Embora o paracetamol exiba reduzida ou nula atividade antiinflamatória, ele é especialmente recomendado nas dores decorrentes de osteoartrites, em vista de não apresentar efeitos colaterais para o aparelho gastro-intestinal (Day, R.O. et al., The Position of Paracetamol in the World of Analgesics, Am. J. Therap. 7, 51-54). No caso de medicamentação de infantes, um estudo norte-americano envolvendo 218 crianças suspeitas de intoxicação por ingestão de xarope de paracetamol concluiu pela ausência de qualquer dano permanente ou óbito {B.J.Anderson (1999) J. Paed. 135 (3), 290-295}.
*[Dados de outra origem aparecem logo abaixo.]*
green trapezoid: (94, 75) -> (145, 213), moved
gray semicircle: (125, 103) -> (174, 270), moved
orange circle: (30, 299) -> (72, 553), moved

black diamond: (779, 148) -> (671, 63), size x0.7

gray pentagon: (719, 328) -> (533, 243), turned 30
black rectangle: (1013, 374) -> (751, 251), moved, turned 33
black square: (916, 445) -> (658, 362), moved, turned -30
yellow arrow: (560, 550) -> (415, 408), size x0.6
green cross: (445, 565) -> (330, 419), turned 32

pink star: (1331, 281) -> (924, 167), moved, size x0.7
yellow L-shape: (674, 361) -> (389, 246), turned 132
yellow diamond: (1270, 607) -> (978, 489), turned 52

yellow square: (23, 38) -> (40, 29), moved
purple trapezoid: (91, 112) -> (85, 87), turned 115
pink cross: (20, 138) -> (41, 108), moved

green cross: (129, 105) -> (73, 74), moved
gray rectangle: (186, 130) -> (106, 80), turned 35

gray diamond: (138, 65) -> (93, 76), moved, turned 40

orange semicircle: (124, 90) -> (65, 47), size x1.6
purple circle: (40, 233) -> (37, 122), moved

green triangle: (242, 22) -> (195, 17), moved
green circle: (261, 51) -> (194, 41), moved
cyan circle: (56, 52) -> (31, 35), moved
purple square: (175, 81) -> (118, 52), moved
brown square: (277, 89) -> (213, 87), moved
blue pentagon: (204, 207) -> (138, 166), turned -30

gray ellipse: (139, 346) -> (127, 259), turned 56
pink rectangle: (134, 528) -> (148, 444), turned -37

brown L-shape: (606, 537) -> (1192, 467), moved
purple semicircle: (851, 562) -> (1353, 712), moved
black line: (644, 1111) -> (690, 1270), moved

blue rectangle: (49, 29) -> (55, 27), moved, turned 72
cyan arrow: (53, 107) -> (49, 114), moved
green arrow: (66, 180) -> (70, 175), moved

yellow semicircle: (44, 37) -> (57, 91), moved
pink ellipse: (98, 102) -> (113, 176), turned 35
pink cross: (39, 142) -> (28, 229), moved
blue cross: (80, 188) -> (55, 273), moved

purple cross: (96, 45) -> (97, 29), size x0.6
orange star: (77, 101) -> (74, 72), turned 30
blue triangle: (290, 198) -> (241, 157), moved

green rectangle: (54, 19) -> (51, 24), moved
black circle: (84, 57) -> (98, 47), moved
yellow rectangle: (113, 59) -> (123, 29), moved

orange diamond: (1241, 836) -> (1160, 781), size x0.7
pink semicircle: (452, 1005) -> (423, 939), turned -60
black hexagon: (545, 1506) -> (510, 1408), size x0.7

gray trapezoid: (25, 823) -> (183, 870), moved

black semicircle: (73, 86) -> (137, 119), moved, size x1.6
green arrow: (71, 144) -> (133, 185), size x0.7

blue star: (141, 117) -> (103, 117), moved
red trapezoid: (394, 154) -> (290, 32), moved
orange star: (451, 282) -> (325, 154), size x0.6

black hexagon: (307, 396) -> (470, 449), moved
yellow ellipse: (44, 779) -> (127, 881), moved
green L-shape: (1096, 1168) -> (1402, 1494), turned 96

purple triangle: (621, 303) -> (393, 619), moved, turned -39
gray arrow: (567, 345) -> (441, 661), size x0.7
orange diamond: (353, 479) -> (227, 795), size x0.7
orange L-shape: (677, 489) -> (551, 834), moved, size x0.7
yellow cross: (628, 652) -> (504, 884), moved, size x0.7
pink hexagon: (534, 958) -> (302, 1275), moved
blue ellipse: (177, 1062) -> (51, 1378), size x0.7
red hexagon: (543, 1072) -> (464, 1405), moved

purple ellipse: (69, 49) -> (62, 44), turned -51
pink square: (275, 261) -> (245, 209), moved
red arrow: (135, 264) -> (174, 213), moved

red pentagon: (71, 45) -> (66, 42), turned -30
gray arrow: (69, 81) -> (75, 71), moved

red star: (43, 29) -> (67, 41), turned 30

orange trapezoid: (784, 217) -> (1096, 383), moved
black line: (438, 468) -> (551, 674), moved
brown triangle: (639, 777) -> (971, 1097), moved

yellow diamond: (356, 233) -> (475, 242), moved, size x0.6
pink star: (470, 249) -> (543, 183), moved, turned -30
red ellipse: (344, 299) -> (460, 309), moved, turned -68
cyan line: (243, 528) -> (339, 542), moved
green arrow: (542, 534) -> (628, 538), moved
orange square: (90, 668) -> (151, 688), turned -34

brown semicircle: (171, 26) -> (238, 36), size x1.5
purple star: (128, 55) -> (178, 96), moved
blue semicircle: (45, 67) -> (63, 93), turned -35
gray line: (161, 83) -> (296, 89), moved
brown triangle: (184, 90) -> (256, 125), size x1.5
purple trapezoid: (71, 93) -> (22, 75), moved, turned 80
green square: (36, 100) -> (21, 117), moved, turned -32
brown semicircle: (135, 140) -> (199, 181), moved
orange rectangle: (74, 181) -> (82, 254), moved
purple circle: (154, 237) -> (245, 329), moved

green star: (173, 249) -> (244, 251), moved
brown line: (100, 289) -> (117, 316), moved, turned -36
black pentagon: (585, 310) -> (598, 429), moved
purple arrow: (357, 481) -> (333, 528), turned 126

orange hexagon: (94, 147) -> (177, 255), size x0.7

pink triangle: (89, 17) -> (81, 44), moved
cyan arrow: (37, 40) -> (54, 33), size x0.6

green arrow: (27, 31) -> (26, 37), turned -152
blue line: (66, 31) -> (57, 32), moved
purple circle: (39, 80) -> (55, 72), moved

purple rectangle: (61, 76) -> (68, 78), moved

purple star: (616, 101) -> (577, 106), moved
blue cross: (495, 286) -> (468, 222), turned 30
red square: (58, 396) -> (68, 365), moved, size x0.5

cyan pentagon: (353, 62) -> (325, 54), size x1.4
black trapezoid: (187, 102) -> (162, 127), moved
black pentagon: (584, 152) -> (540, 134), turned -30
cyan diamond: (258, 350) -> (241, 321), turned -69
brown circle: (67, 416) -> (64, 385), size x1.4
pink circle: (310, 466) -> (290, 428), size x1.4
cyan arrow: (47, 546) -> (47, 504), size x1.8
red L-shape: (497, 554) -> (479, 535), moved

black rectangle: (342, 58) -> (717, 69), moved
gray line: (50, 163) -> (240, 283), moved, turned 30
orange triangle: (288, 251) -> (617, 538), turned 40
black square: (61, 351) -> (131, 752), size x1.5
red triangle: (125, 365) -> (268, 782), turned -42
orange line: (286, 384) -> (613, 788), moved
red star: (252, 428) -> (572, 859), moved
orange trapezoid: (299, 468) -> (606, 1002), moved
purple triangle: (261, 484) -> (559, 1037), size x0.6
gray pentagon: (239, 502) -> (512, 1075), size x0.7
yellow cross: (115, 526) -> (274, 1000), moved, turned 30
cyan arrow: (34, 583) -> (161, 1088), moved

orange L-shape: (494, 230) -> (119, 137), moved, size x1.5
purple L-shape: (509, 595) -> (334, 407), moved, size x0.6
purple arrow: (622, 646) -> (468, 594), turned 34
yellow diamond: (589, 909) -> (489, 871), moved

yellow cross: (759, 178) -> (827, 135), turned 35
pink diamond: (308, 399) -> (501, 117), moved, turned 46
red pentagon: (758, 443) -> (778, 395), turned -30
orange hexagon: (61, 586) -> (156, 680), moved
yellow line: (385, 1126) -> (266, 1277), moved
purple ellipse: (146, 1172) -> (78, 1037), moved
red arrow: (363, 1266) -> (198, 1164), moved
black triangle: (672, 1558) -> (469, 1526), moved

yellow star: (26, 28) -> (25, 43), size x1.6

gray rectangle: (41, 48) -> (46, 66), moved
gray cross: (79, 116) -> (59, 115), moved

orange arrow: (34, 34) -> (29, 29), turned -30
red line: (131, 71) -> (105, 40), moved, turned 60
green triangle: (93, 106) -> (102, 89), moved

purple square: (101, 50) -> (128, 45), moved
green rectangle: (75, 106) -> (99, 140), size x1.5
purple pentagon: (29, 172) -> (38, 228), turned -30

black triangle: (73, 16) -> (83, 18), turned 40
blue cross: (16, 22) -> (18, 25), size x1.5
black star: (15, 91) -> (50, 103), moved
No que tange ao mecanismo de ação de drogas, o corpo reage a injurias através de respostas inflamatórias via produção de prostaglandinas elaboradas pelas enzimas COX-1 e COX-2 (ciclooxigenases). Estas são inibidas por NSAIDs, como a aspirina e ibuprofen, com os sabidos e não desejados efeitos negativos no estômago. Não é o caso específico do paracetamol, cuja ação somente foi elucidada quando se descreveu uma terceira ciclooxigenase, a COX-3, encontrada no cérebro e cordão espinal, a qual é seletivamente inibida por paracetamol {Chandrasekharan, NV et. al., (2002) , Proc. Natl. Acad. Sci. USA, 99, 13926-13931}.

Está consagrado o conceito de que uma aspirina ao dia reduz o risco de acidentes circulatórios como o infarto, AVC (Acidente Vascular Cerebral) e trombose de veias profundas. O que se reportou na literatura é que o uso de um segundo analgésico NSAID, qual seja o ibuprofen, anula este efeito benéfico (anticoagulante) da aspirina e retorna o consumidor à situação de risco anterior (New England Journal of Medicine; Dec 20, 2001; 345(25); 1809-17).